2. The Active Musculoskeletal System produces
the forces necessary to carry out activities of daily living while
simultaneously providing the spine its required stability. This system consists
of the muscles and tendons that surround the spine.
3. The Neural and Feedback System
determines the exact necessities for spinal stability via transducers located
in every ligament, tendon, muscle, and neural control center (spinal cord gray matter, brainstem, cerebral cortex, cerebellum, and basal ganglia) that measure the forces and motions
induced in/on the body. This sub-system then uses that information to determine
the appropriate individual muscle tensions within the active sub-system so that
it can fulfill its part of the stability mission.
When
functioning normally these three systems work interdependently[4] with moment to moment awareness of the demands placed upon the spine (posture
as well as fixed and ambulatory[5] loads) to provide it with homeostatic
biomechanical [6] stability.
The average
person is now asking him/herself, “Why is this information important to me?”

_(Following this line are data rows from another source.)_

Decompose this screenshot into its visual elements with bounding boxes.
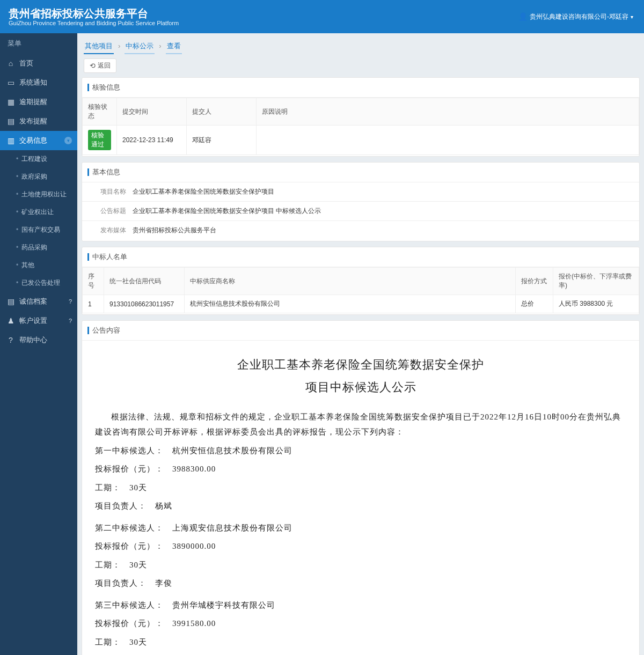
user-icon: 👤: [518, 12, 528, 21]
status-badge: 核验通过: [88, 130, 111, 150]
announce-title-line2: 项目中标候选人公示: [95, 376, 626, 399]
back-button[interactable]: ⟲ 返回: [84, 58, 116, 73]
kv-label: 公告标题: [82, 202, 129, 220]
sidebar-sub-item[interactable]: 工程建设: [0, 150, 77, 168]
nav-trade-sub: 工程建设政府采购土地使用权出让矿业权出让国有产权交易药品采购其他已发公告处理: [0, 150, 77, 292]
info-icon: ?: [69, 298, 72, 305]
kv-value: 企业职工基本养老保险全国统筹数据安全保护项目: [129, 182, 639, 201]
announce-title-line1: 企业职工基本养老保险全国统筹数据安全保护: [95, 354, 626, 376]
kv-value: 企业职工基本养老保险全国统筹数据安全保护项目 中标候选人公示: [129, 202, 639, 220]
candidate-rank: 第二中标候选人： 上海观安信息技术股份有限公司: [95, 520, 626, 536]
help-icon: ?: [6, 336, 15, 344]
nav-home[interactable]: ⌂ 首页: [0, 54, 77, 73]
nav-account-settings[interactable]: ♟ 帐户设置 ?: [0, 311, 77, 330]
table-row: 1913301086623011957杭州安恒信息技术股份有限公司总价人民币 3…: [83, 295, 639, 313]
panel-title: 核验信息: [82, 78, 639, 98]
nav-publish-reminder[interactable]: ▤ 发布提醒: [0, 112, 77, 131]
candidate-rank: 第三中标候选人： 贵州华城楼宇科技有限公司: [95, 598, 626, 613]
announce-intro: 根据法律、法规、规章和招标文件的规定，企业职工基本养老保险全国统筹数据安全保护项…: [95, 409, 626, 440]
sidebar-group-title: 菜单: [0, 33, 77, 54]
kv-label: 项目名称: [82, 182, 129, 201]
verify-table: 核验状态 提交时间 提交人 原因说明 核验通过 2022-12-23 11:49…: [82, 98, 639, 155]
info-icon: ?: [69, 318, 72, 324]
chevron-down-icon: ▾: [631, 14, 633, 20]
kv-value: 贵州省招标投标公共服务平台: [129, 221, 639, 240]
announcement-body: 企业职工基本养老保险全国统筹数据安全保护 项目中标候选人公示 根据法律、法规、规…: [82, 341, 639, 655]
account-icon: ♟: [6, 317, 15, 325]
candidate-duration: 工期： 30天: [95, 480, 626, 496]
app-header: 贵州省招标投标公共服务平台 GuiZhou Province Tendering…: [0, 0, 644, 33]
crumb-view[interactable]: 查看: [166, 39, 182, 54]
back-icon: ⟲: [90, 62, 96, 70]
publish-icon: ▤: [6, 117, 15, 126]
nav-overdue-reminder[interactable]: ▦ 逾期提醒: [0, 92, 77, 112]
sidebar-sub-item[interactable]: 土地使用权出让: [0, 186, 77, 203]
candidate-price: 投标报价（元）： 3991580.00: [95, 616, 626, 631]
table-header-row: 序号 统一社会信用代码 中标供应商名称 报价方式 报价(中标价、下浮率或费率): [83, 268, 639, 295]
sidebar-sub-item[interactable]: 药品采购: [0, 239, 77, 256]
panel-title: 中标人名单: [82, 247, 639, 267]
title-bar-icon: [87, 84, 89, 91]
candidate-duration: 工期： 30天: [95, 635, 626, 650]
kv-label: 发布媒体: [82, 221, 129, 240]
candidate-duration: 工期： 30天: [95, 557, 626, 573]
nav-integrity-archive[interactable]: ▤ 诚信档案 ?: [0, 292, 77, 311]
chevron-right-icon: ›: [159, 42, 161, 52]
table-header-row: 核验状态 提交时间 提交人 原因说明: [83, 98, 639, 126]
candidate-block: 第二中标候选人： 上海观安信息技术股份有限公司投标报价（元）： 3890000.…: [95, 520, 626, 591]
sidebar-sub-item[interactable]: 政府采购: [0, 168, 77, 186]
content-panel: 公告内容 企业职工基本养老保险全国统筹数据安全保护 项目中标候选人公示 根据法律…: [82, 320, 640, 655]
app-title: 贵州省招标投标公共服务平台 GuiZhou Province Tendering…: [9, 7, 179, 26]
table-row: 核验通过 2022-12-23 11:49 邓廷容: [83, 126, 639, 155]
kv-row: 发布媒体贵州省招标投标公共服务平台: [82, 221, 639, 240]
sidebar-sub-item[interactable]: 已发公告处理: [0, 274, 77, 292]
candidate-price: 投标报价（元）： 3890000.00: [95, 539, 626, 554]
collapse-icon[interactable]: ▾: [64, 137, 72, 144]
app-title-en: GuiZhou Province Tendering and Bidding P…: [9, 20, 179, 26]
candidate-rank: 第一中标候选人： 杭州安恒信息技术股份有限公司: [95, 443, 626, 459]
calendar-icon: ▦: [6, 98, 15, 106]
user-menu[interactable]: 👤 贵州弘典建设咨询有限公司-邓廷容 ▾: [518, 12, 633, 21]
sidebar: 菜单 ⌂ 首页 ▭ 系统通知 ▦ 逾期提醒 ▤ 发布提醒 ▥ 交易信息 ▾ 工程…: [0, 33, 77, 655]
nav-system-notice[interactable]: ▭ 系统通知: [0, 73, 77, 92]
crumb-other-projects[interactable]: 其他项目: [84, 39, 114, 54]
candidate-pm: 项目负责人： 杨斌: [95, 498, 626, 514]
crumb-bid-publicity[interactable]: 中标公示: [125, 39, 155, 54]
panel-title: 基本信息: [82, 163, 639, 182]
sidebar-sub-item[interactable]: 矿业权出让: [0, 203, 77, 221]
candidate-pm: 项目负责人： 李俊: [95, 576, 626, 591]
home-icon: ⌂: [6, 59, 15, 68]
title-bar-icon: [87, 168, 89, 176]
breadcrumb: 其他项目 › 中标公示 › 查看: [77, 33, 644, 54]
monitor-icon: ▭: [6, 78, 15, 87]
title-bar-icon: [87, 253, 89, 261]
kv-row: 项目名称企业职工基本养老保险全国统筹数据安全保护项目: [82, 182, 639, 202]
winner-table: 序号 统一社会信用代码 中标供应商名称 报价方式 报价(中标价、下浮率或费率) …: [82, 267, 639, 313]
kv-row: 公告标题企业职工基本养老保险全国统筹数据安全保护项目 中标候选人公示: [82, 202, 639, 221]
candidate-block: 第一中标候选人： 杭州安恒信息技术股份有限公司投标报价（元）： 3988300.…: [95, 443, 626, 514]
chevron-right-icon: ›: [118, 42, 120, 52]
sidebar-sub-item[interactable]: 其他: [0, 256, 77, 274]
basic-panel: 基本信息 项目名称企业职工基本养老保险全国统筹数据安全保护项目公告标题企业职工基…: [82, 162, 640, 241]
candidate-price: 投标报价（元）： 3988300.00: [95, 461, 626, 477]
title-bar-icon: [87, 327, 89, 334]
sidebar-sub-item[interactable]: 国有产权交易: [0, 221, 77, 239]
winner-panel: 中标人名单 序号 统一社会信用代码 中标供应商名称 报价方式 报价(中标价、下浮…: [82, 247, 640, 315]
panel-title: 公告内容: [82, 321, 639, 341]
archive-icon: ▤: [6, 297, 15, 306]
user-name: 贵州弘典建设咨询有限公司-邓廷容: [530, 12, 628, 21]
folder-icon: ▥: [6, 136, 15, 145]
candidate-pm: 项目负责人： 王念: [95, 653, 626, 655]
nav-help-center[interactable]: ? 帮助中心: [0, 330, 77, 350]
app-title-cn: 贵州省招标投标公共服务平台: [9, 7, 179, 20]
candidate-block: 第三中标候选人： 贵州华城楼宇科技有限公司投标报价（元）： 3991580.00…: [95, 598, 626, 655]
nav-trade-info[interactable]: ▥ 交易信息 ▾: [0, 131, 77, 150]
main-content: 其他项目 › 中标公示 › 查看 ⟲ 返回 核验信息 核验状态 提交时间 提交人: [77, 33, 644, 655]
verify-panel: 核验信息 核验状态 提交时间 提交人 原因说明 核验通过 2022-12-23 …: [82, 77, 640, 157]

Well this is the scientific reasoning behind why our mothers and grandmothers
were continually harping about our need to “Sit/stand up straight”. In-vitro[7]

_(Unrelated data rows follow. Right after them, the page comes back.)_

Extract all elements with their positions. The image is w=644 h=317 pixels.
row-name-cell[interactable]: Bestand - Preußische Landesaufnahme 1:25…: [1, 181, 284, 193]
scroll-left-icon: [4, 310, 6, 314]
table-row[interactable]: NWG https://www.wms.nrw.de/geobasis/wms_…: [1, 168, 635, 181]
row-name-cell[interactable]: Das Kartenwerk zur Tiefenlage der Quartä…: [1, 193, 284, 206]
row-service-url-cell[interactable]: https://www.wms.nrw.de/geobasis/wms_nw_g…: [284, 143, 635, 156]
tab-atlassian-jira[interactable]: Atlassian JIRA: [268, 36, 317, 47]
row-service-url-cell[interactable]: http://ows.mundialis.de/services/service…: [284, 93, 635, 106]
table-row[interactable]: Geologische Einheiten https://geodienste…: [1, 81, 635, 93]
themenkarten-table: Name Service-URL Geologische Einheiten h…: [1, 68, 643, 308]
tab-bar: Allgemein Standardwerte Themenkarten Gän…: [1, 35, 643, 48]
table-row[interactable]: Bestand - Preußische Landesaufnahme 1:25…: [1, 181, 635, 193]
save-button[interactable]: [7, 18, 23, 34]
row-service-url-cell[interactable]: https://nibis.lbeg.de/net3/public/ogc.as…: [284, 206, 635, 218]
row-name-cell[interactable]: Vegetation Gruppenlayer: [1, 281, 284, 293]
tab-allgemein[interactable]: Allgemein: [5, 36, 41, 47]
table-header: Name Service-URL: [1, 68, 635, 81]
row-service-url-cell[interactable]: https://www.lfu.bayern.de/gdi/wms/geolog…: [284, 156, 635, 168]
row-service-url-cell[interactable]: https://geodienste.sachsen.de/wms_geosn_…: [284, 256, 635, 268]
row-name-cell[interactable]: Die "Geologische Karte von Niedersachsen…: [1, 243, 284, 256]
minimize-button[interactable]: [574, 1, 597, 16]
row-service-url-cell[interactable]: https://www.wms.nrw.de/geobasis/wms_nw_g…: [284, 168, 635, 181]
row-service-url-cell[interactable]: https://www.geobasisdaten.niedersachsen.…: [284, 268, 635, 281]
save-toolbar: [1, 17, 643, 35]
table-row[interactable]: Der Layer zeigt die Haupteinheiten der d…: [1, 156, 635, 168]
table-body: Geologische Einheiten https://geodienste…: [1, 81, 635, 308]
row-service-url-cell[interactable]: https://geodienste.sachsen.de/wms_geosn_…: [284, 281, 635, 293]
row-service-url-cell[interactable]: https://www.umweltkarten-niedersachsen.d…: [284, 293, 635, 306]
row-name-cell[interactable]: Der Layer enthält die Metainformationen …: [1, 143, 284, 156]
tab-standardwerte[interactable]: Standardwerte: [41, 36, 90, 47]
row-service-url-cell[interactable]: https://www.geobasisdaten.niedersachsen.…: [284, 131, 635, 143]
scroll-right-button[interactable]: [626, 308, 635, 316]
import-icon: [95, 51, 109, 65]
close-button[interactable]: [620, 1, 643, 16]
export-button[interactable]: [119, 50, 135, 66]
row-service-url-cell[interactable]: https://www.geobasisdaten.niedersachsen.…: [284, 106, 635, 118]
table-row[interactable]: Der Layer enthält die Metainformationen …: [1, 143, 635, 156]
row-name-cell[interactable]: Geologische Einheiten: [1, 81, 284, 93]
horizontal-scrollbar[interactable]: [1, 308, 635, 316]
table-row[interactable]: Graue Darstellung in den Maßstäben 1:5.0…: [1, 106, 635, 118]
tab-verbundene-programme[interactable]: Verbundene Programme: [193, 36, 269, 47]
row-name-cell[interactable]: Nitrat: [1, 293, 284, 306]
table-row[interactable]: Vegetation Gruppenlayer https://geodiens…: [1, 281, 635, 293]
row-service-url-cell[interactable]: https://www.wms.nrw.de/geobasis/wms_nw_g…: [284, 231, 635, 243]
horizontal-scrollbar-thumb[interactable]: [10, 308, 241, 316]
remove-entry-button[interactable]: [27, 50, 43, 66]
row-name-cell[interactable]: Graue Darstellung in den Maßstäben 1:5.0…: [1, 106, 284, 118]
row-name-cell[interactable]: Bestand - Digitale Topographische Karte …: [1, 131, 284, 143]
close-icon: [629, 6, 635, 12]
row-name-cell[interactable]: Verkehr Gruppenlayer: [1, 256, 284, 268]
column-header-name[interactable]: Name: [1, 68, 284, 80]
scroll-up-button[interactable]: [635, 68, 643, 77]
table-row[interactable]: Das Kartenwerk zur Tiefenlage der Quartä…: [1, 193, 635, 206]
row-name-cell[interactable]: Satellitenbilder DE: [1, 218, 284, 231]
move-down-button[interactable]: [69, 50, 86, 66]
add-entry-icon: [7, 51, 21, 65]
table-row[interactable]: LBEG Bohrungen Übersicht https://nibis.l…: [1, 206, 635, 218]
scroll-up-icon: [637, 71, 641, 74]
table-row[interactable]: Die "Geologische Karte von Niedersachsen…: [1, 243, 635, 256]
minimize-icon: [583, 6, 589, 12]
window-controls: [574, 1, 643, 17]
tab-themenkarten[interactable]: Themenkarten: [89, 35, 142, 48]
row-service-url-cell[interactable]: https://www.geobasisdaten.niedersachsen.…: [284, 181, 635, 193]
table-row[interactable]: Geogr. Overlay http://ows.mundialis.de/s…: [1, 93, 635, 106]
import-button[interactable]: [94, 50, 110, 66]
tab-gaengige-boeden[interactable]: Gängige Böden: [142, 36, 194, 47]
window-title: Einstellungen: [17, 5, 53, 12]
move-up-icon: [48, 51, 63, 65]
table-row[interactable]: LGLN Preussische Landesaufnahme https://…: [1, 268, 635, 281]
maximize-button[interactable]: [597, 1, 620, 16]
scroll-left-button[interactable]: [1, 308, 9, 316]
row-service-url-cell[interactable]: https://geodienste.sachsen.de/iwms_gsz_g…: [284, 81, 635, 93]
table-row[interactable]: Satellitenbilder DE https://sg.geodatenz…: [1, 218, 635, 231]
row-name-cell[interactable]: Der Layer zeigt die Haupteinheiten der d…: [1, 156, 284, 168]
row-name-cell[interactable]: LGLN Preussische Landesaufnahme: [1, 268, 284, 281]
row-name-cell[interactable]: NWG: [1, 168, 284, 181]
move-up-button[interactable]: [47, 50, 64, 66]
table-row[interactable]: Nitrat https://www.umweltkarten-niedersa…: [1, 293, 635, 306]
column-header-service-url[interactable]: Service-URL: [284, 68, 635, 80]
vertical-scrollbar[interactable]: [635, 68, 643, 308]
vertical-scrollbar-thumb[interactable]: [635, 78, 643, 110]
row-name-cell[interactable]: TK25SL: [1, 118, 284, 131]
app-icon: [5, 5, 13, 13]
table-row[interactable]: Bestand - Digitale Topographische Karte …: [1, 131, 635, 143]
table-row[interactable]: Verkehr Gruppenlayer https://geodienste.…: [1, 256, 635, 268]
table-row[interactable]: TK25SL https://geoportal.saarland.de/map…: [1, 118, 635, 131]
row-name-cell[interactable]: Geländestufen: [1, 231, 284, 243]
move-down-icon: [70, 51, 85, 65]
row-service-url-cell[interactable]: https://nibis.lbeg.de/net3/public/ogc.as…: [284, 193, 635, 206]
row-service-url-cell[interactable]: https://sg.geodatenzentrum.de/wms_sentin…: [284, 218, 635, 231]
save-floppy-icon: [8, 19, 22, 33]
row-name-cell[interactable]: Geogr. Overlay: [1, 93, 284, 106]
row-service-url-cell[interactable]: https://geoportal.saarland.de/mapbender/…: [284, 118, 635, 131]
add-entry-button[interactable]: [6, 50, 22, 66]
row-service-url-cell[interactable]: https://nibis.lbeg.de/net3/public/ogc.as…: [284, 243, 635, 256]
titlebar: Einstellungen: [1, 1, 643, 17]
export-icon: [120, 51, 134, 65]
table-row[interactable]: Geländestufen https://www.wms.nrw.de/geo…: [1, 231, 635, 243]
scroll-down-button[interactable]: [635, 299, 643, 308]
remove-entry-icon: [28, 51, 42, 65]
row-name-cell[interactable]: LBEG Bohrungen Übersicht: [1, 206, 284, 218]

experiments conducted at Yale and UC San Francisco found that vertebral
segments in the thoracic and lumbar
spine(s) became mechanically unstable at loads of 4.5 pound-force (20N) and
20.2 pound-force (90N) respectively.[8]
[9]
The irony of this is that the normal everyday loads placed on the spine from
body mass alone while standing are significantly larger (20-times greater) and
even more so when carrying a backpack, purse, groceries, etc. The only reason
these segments do not buckle under these forces is because of the musculature
surrounding the spine and why mindful adherence to good
ergonomics/posture is imperative in preventing back and neck injury/pain. Over
time, the stress of poor posture can change the anatomical characteristics of the spine, leading to the possibility of constricted blood vessels and nerves,
as well as problems with muscles, discs, and joints.[10]
Envision
a standard broom, better yet find a broom and with one hand grip the end of the
handle and lift the broom in the air until it’s vertical. You will find a
mechanically advantageous position once the broom is perpendicular to the floor;
at this point holding the broom aloft is almost effortless. Anatomically this
is considered “neutral position” a spinal posture in which the overall internal
stresses in the spinal column and the muscular effort to hold the posture is
minimal.[11]
Now tip the broom slightly in any direction and experience how heavy it
becomes, how much stress it now places on the wrist and arm, and how difficult
it becomes to hold aloft with one hand.[12]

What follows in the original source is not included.